New Delhi, Jan 14 (NationPress) High-cost, disease-modifying therapies are projected to significantly drive the expansion of the Alzheimer’s disease market worldwide, as per a detailed analysis.
The study conducted by GlobalData, a leading analytics firm, indicated that this growth will be particularly noticeable in eight key markets: the US, France, Germany, Italy, Spain, the UK, Japan, and China.
The forecast predicts that the Alzheimer’s market in these nations will surge from $2.4 billion in 2023 to $19.3 billion by 2033, achieving a remarkable compound annual growth rate (CAGR) of 23.4%.
This growth trajectory will largely be fueled by the introduction of expensive disease-modifying therapies (DMTs), anticipated to boost treatment rates as more therapeutic options become available. An increasing global population, particularly among the elderly, coupled with a rise in prevalent cases and the debut of innovative symptomatic therapies for managing agitation and psychosis linked to Alzheimer’s, will also play a crucial role in this expansion.
By 2033, it is expected that DMTs will command a significant share of the global Alzheimer’s market, contributing 73.5% of total market revenue, with drugs targeting amyloid beta being predominant, according to the report.
Philippa Salter, the Managing Neurology Analyst at GlobalData, mentioned that Eisai/Biogen’s Leqembi (lecanemab) and Eli Lilly’s Kisunla (donanemab) are projected to be leading medications for Alzheimer’s, with anticipated global sales of approximately $3.6 billion and $3.8 billion, respectively, by 2033.
The report also identified challenges for these DMTs, which may hinder their routine clinical application.
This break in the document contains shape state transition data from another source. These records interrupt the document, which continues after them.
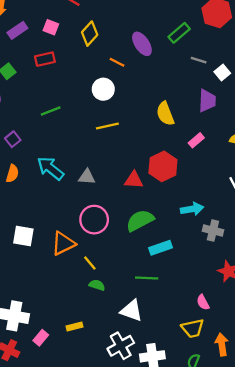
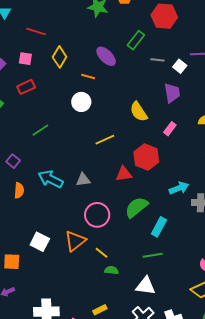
yellow line: (107, 126) -> (105, 140), moved
white square: (23, 236) -> (40, 242), turned 30
cyan rectangle: (161, 248) -> (159, 227), turned -30

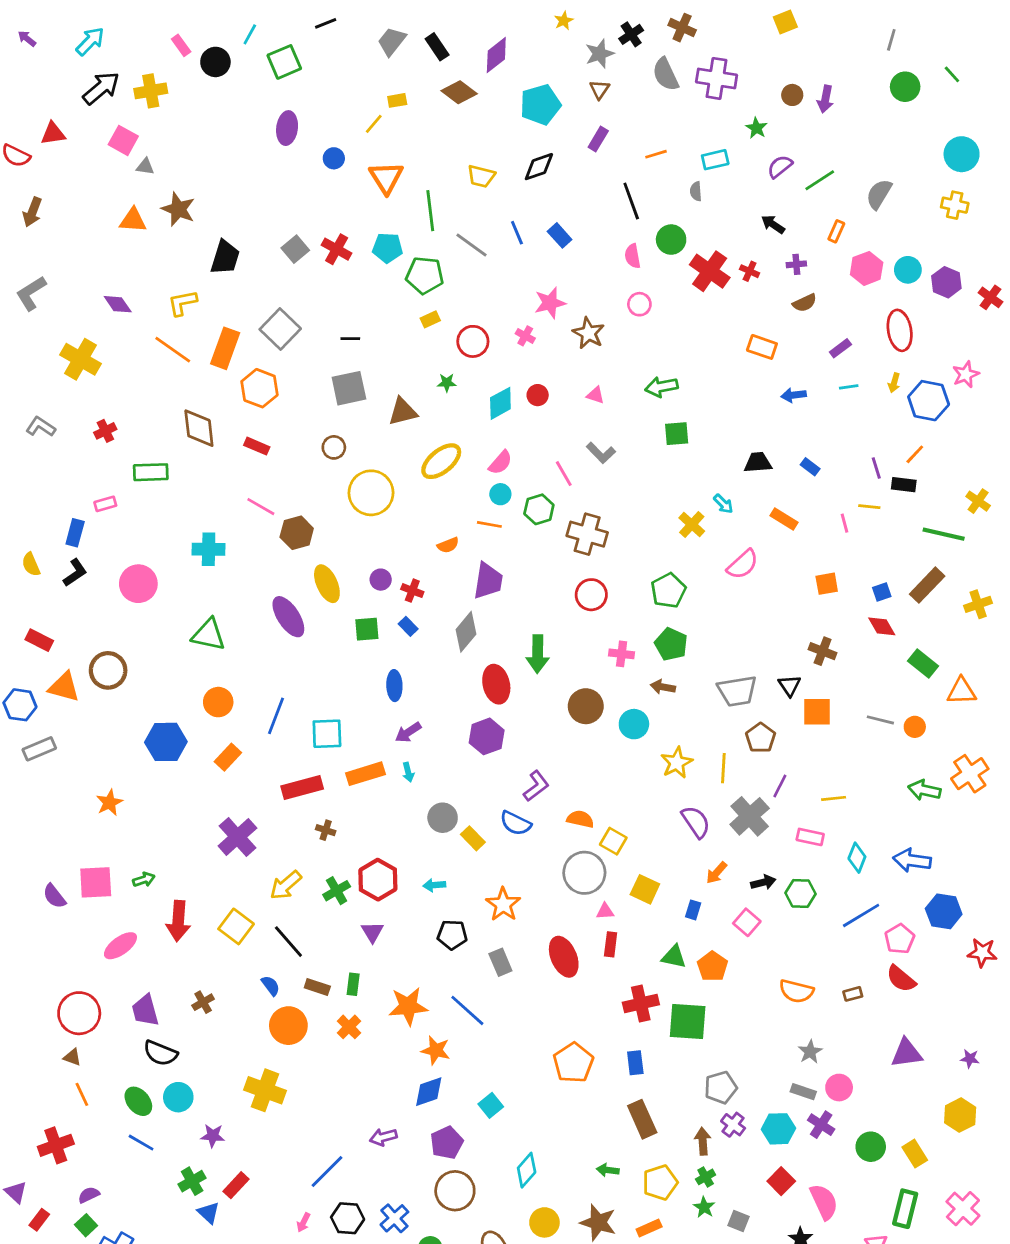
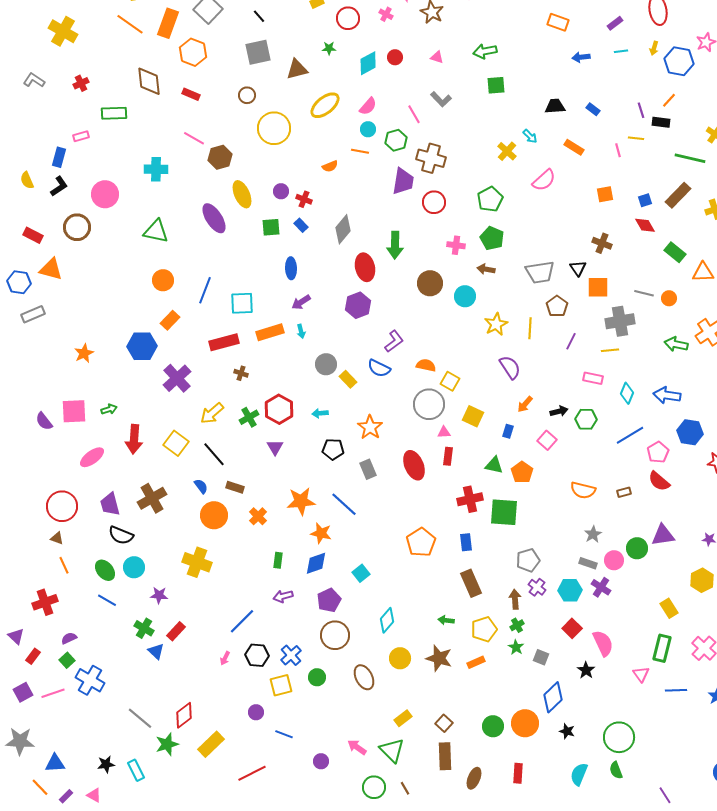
black line: (350, 339) -> (259, 16), turned 48
purple trapezoid: (488, 581) -> (403, 181), moved
brown circle: (108, 670) -> (77, 227), moved
blue hexagon: (166, 742) -> (142, 346), moved
gray cross: (750, 816) -> (620, 321), moved, turned 32
green rectangle: (353, 984) -> (278, 560), moved
brown cross: (203, 1002) -> (152, 498), size x1.8
green circle: (871, 1147) -> (637, 548), moved
green cross: (192, 1181) -> (144, 628), turned -30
Key economic and operational barriers include frequent IV administration and the necessity for positron emission tomography (PET) and magnetic resonance imaging (MRI) scans to access these treatments.
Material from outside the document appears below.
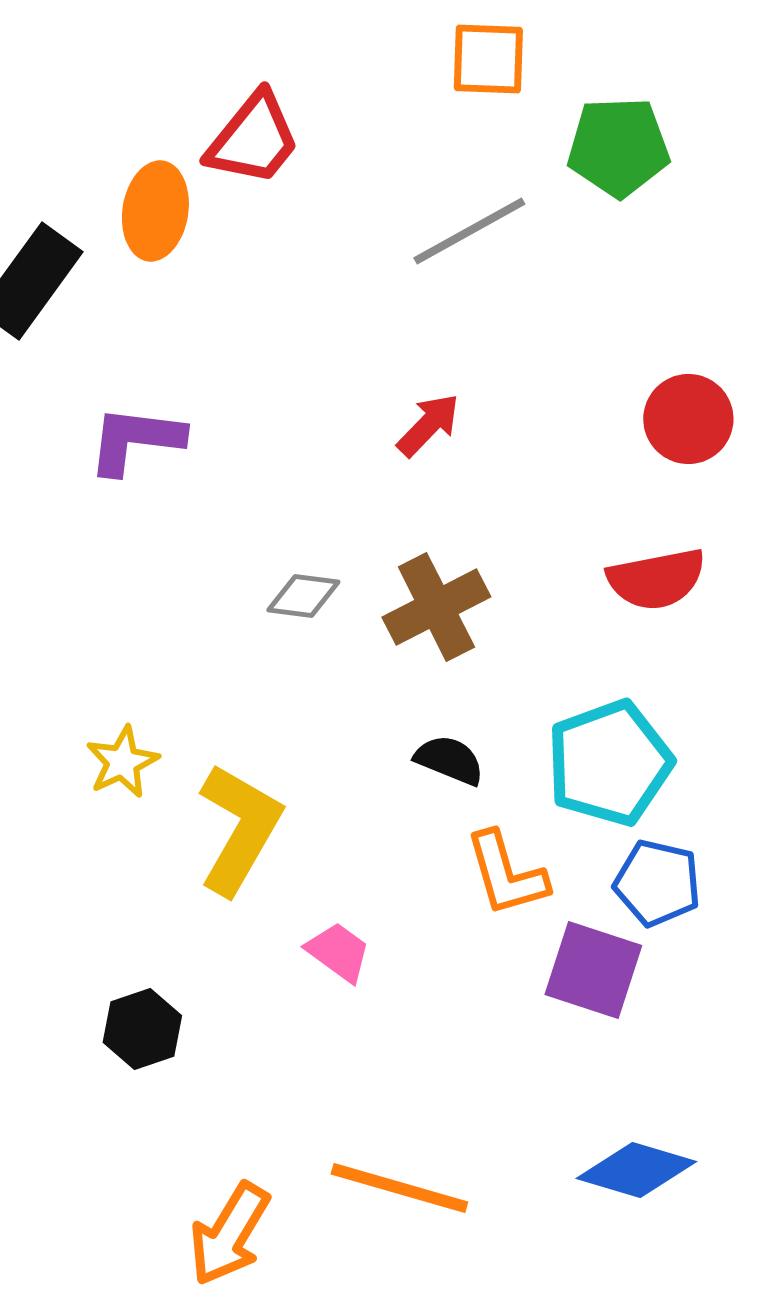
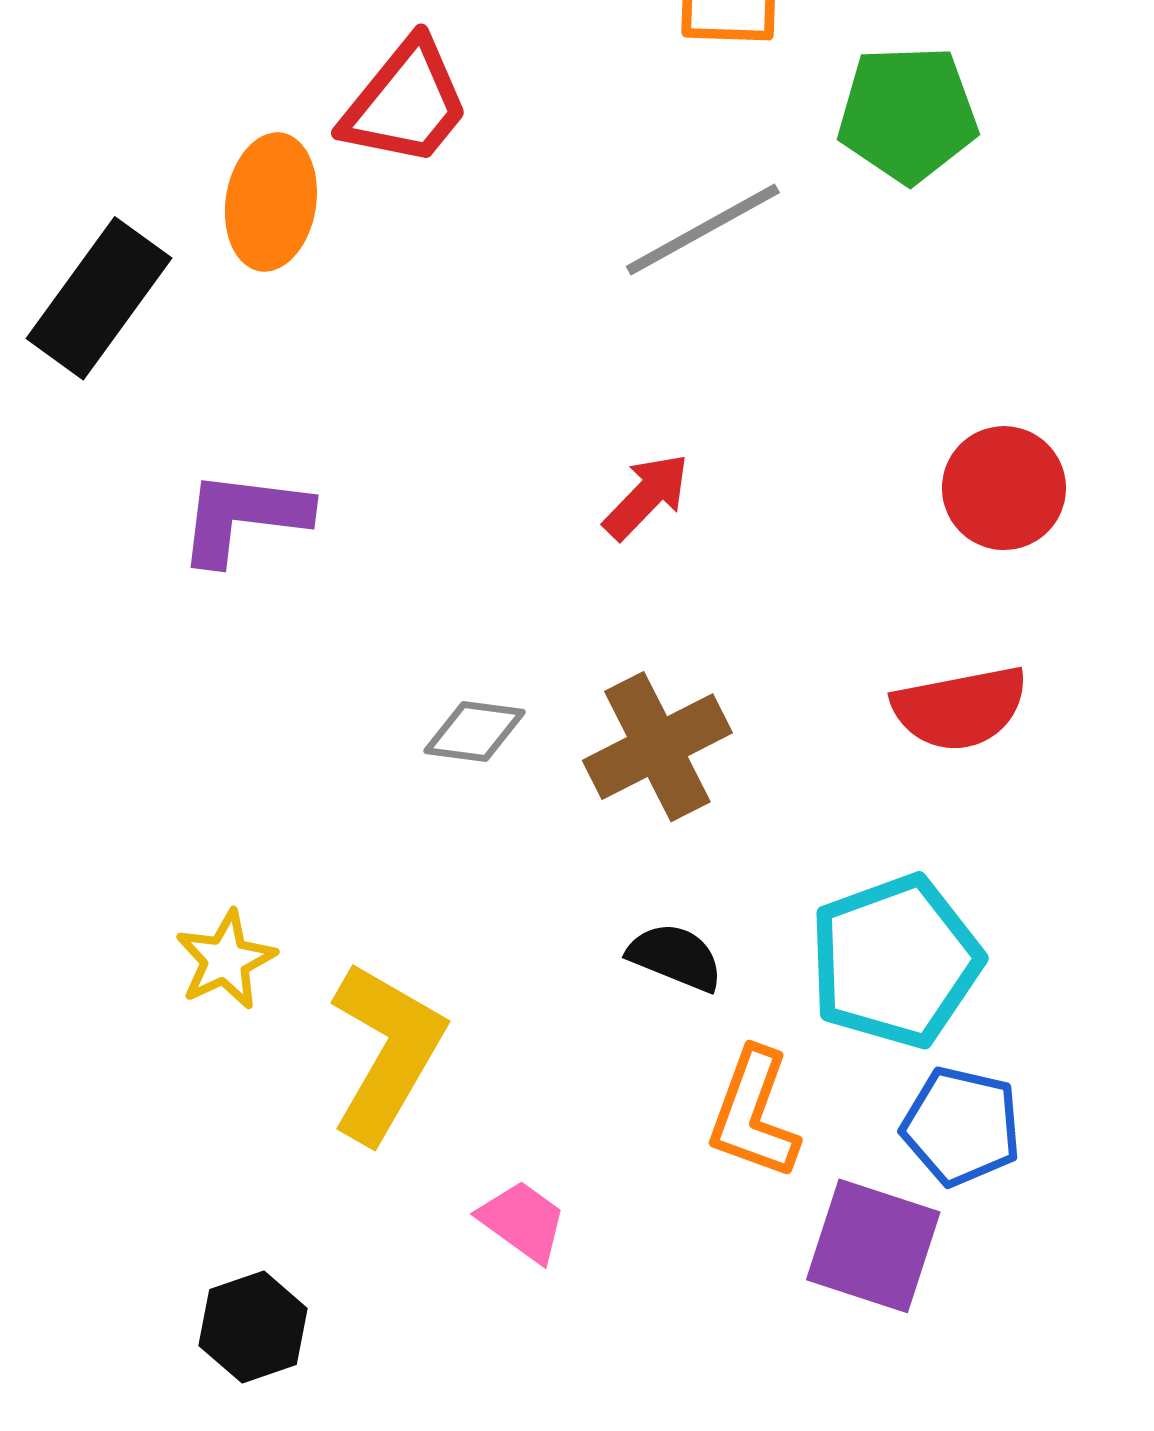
orange L-shape: (506, 874) -> (754, 1114), turned 36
“Alongside logistical considerations, these new DMTs are priced significantly higher than the currently available generic symptomatic treatments for Alzheimer’s, creating additional hurdles regarding reimbursement and payer restrictions,” Salter stated.
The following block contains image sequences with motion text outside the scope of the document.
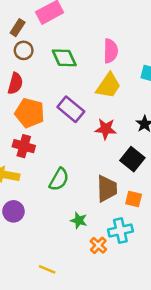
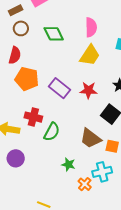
brown rectangle: (18, 28) -> (16, 10), turned 32
purple rectangle: (71, 109) -> (60, 88), moved
red cross: (24, 146) -> (33, 117), moved
brown trapezoid: (107, 189) -> (91, 138), turned 130

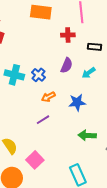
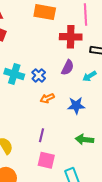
red cross: (68, 35) -> (71, 37), size x1.5
purple line: (43, 120) -> (42, 135), moved, turned -48
pink square: (35, 160) -> (46, 160), moved, turned -36

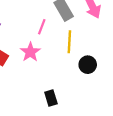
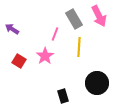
black circle: (88, 65) -> (97, 83), moved, size x1.5

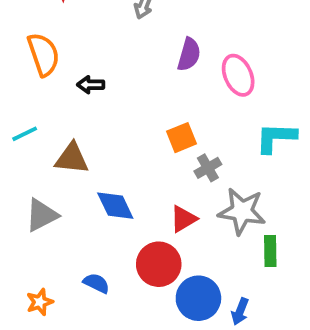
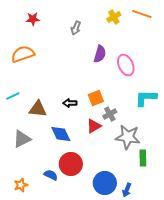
orange semicircle: (43, 54) -> (23, 54), turned -90
black arrow: (91, 85) -> (70, 103), moved
red triangle: (183, 219) -> (94, 126), moved
red circle: (159, 264) -> (71, 164), moved

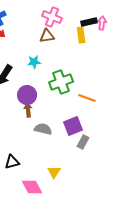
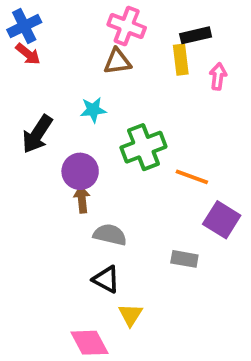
pink arrow: (102, 23) -> (218, 76), moved
purple square: (73, 126) -> (222, 220), moved, turned -36
gray rectangle: (83, 142) -> (184, 259), turned 72
black triangle: (12, 162) -> (106, 279), moved, turned 42

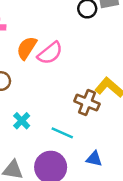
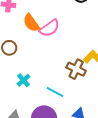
orange semicircle: (27, 48) -> (31, 23), turned -72

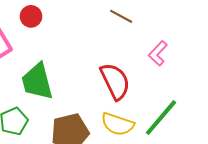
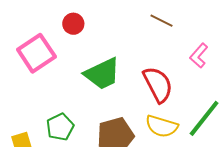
green trapezoid: (37, 81) -> (102, 74), moved, turned -99

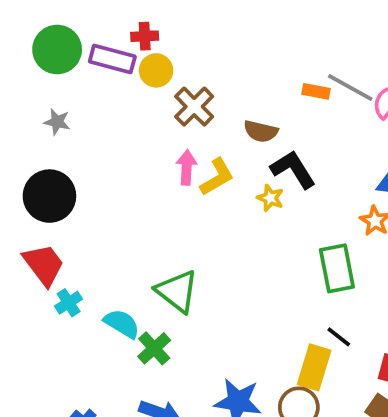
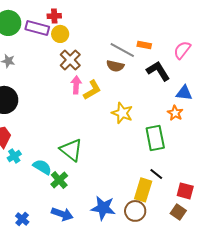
gray line: (350, 88) -> (122, 50), moved
brown cross: (194, 107) -> (70, 60), moved
black L-shape: (293, 169) -> (158, 71), moved
yellow star: (270, 198) -> (122, 113), moved, size x1.5

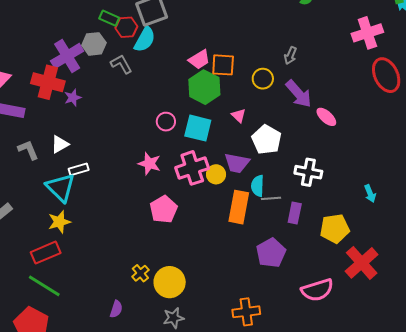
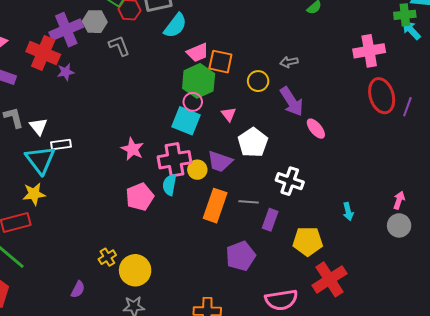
cyan semicircle: (145, 39) -> (175, 26), moved
gray arrow: (290, 55) -> (289, 62), turned 48
pink circle: (166, 122) -> (193, 102), moved
white triangle: (60, 144) -> (38, 126), moved, turned -48
cyan semicircle: (258, 186) -> (170, 185), moved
To address these challenges, pharmaceutical companies are exploring alternative administration methods. Several oral late-stage candidates are being developed that could facilitate easier integration into clinical practice.
Among these are Anavex Life Sciences’ ANAVEX2-73 (blarcamesine), TauRx Therapeutics’ LMTX (hydromethylthionine mesylate), and Novo Nordisk’s NN-6535 (semaglutide).
Despite the new DMTs being regarded as only moderately effective, there is substantial potential for more potent therapies that not only slow the disease’s progression but also aim to halt it entirely, with prevention as the ultimate goal.
In addition to DMTs, medications that can enhance cognitive function in the later stages of the disease, along with more effective treatments for secondary symptoms such as agitation and psychosis, also present significant opportunities for developers.